Wednesday 27 September 2006

Friday Morning Prayer for 29 September 2006

Feast of St Michael the Archangel

Good morning! Time really flies! It’s already the last Friday in September. For three Fridays this month, we have celebrated three feasts: the Feast of the Birth of Mary (8/9), the Feast of the Holy Cross (14/9), and today, the Feast of St Michael (29/9), the angel. Michael is not just any angel. He is the archangel. Archangel means the angel leader. The suffix “arch” is added for something greater. For example, the US thinks that the communists and Iraq are their enemies. But the US has invaded Iraq because they think Iraq is their greatest enemy. The US thinks that Iraq is their archenemy. Anyway, if your name is Michael or Michelle, that means you have Michael as your patron. A Happy Feast Day to all the Michael’s and Michelle’s!
To start off today’s morning prayer, let’s read the Psalm on page 32 of your prayer book. The Psalms are Poems found in the Bible. [Psalms = p is silent! Say: S-AH-Ms] Please respond the part saying all. You may remember the word protector which we learnt last week. Protector: someone who protects. Defender: someone who defends. Trust: believe in and rely on. [Psalm 91]
Just two quick questions for you: In the psalm, almost every sentence has a “you” in it. Like: in the first verse: “The Lord will defend you.” “You have made the Lord your defender” in verse number 2, etc. And also in the response: “You are my defender and protector.” Can you guess who the “you” is in these cases? Well, the answer is simple. In the verses, the poet is talking to you, the reader, the audience, us. So really, the poem is about: “The Lord will defend us/me.” “We/I have made the Lord our/my defender” But in the response, the poet now talks to God.
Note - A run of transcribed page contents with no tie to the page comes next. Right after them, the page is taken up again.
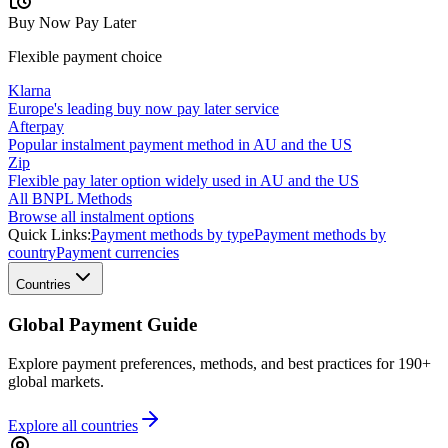
Buy Now Pay Later
Flexible payment choice
Klarna
Europe's leading buy now pay later service
Afterpay
Popular instalment payment method in AU and the US
Zip
Flexible pay later option widely used in AU and the US
All BNPL Methods
Browse all instalment options
Quick Links:
Payment methods by type
Payment methods by
country
Payment currencies
Countries
Global Payment Guide
Explore payment preferences, methods, and best practices for 190+
global markets.
Explore all
countries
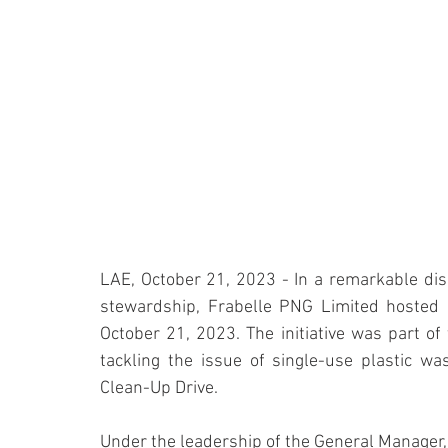
LAE, October 21, 2023 - In a remarkable disp
stewardship, Frabelle PNG Limited hosted a
October 21, 2023. The initiative was part o
tackling the issue of single-use plastic wast
Clean-Up Drive.
Under the leadership of the General Manager, 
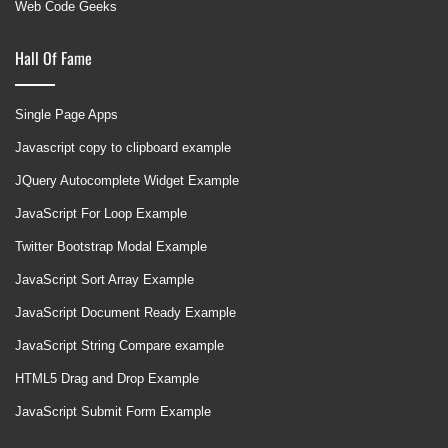
Web Code Geeks
Hall Of Fame
Single Page Apps
Javascript copy to clipboard example
JQuery Autocomplete Widget Example
JavaScript For Loop Example
Twitter Bootstrap Modal Example
JavaScript Sort Array Example
JavaScript Document Ready Example
JavaScript String Compare example
HTML5 Drag and Drop Example
JavaScript Submit Form Example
So we are saying: “God, you are my defender and protector.
Now – shall we sing Amazing Grace on Page 9 of your hymnbook? We will sing verse three only. [Song] Quite a few interesting things about this song which I would like you to pay attention to. The first line:
“Thro’ many dangers, toils and snares, I have already come” means
“I have already come through many dangers, toils and snares”
In poetry, we often find sentence structure a bit unusual than what we would come across in normal situation. I am sure you know what dangers are. If you do not know what toils and snares are, please take a look at the second part of verse 3. It’s about “how grace hath brought me safe and grace will lead me home”. It’s old English here: hath brought means has brought. So this song is saying: “the grace of God has brought me safe and will lead me home after I have come through many dangers, toils and snares.” So we may safely guess that dangers, toils and snares are similar in meaning – or at least, things that do not make us feel safe! Indeed, the word toil means hard work. For example: Sophia gets very good results in her HKCE exams after five years of hard toil. [TOIL] A snare is a trap. Some people use a snare to catch small animals. The business world is full of snares for those who are not careful. It is easy to be tricked or fooled. [SNARE] Let’s sing the song again, now that we know what this song means.
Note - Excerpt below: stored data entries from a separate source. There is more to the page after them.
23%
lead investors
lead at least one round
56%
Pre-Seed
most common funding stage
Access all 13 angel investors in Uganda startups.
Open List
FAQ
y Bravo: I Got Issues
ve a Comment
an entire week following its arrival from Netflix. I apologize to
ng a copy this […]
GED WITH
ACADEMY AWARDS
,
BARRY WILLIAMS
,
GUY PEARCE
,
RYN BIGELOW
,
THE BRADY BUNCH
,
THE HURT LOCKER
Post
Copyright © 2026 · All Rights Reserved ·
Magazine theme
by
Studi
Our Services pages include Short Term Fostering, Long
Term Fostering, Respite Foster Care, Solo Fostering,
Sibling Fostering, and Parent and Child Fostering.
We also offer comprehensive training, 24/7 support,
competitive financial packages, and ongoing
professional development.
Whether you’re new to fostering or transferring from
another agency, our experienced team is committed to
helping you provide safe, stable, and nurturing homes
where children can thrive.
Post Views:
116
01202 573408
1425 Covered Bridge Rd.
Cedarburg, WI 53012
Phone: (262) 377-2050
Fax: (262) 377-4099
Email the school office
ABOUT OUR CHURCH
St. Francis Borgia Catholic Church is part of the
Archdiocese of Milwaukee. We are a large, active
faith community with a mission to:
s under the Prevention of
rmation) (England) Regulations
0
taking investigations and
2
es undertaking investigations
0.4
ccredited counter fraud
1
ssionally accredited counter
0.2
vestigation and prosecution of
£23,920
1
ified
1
Today, we celebrate the feast of St Michael the archangel, because God has given us St Michael and all the other angels to protect and defend us. St Michael and all the angels are God’s servants and they are here to help us. So let us say the prayer on page 32 to express our trust in God. Please make the sign of the cross and say the prayer together aloud. [Say: IN THE NAME OF THE FATHER, AND OF THE SON, AND OF THE HOLY SPIRIT. AMEN.] Do not just make the sign without saying the words. [Prayer]
Thank you. I will see in you two weeks because next Friday we are having the Feast of St Francis – next Friday: a holiday for students.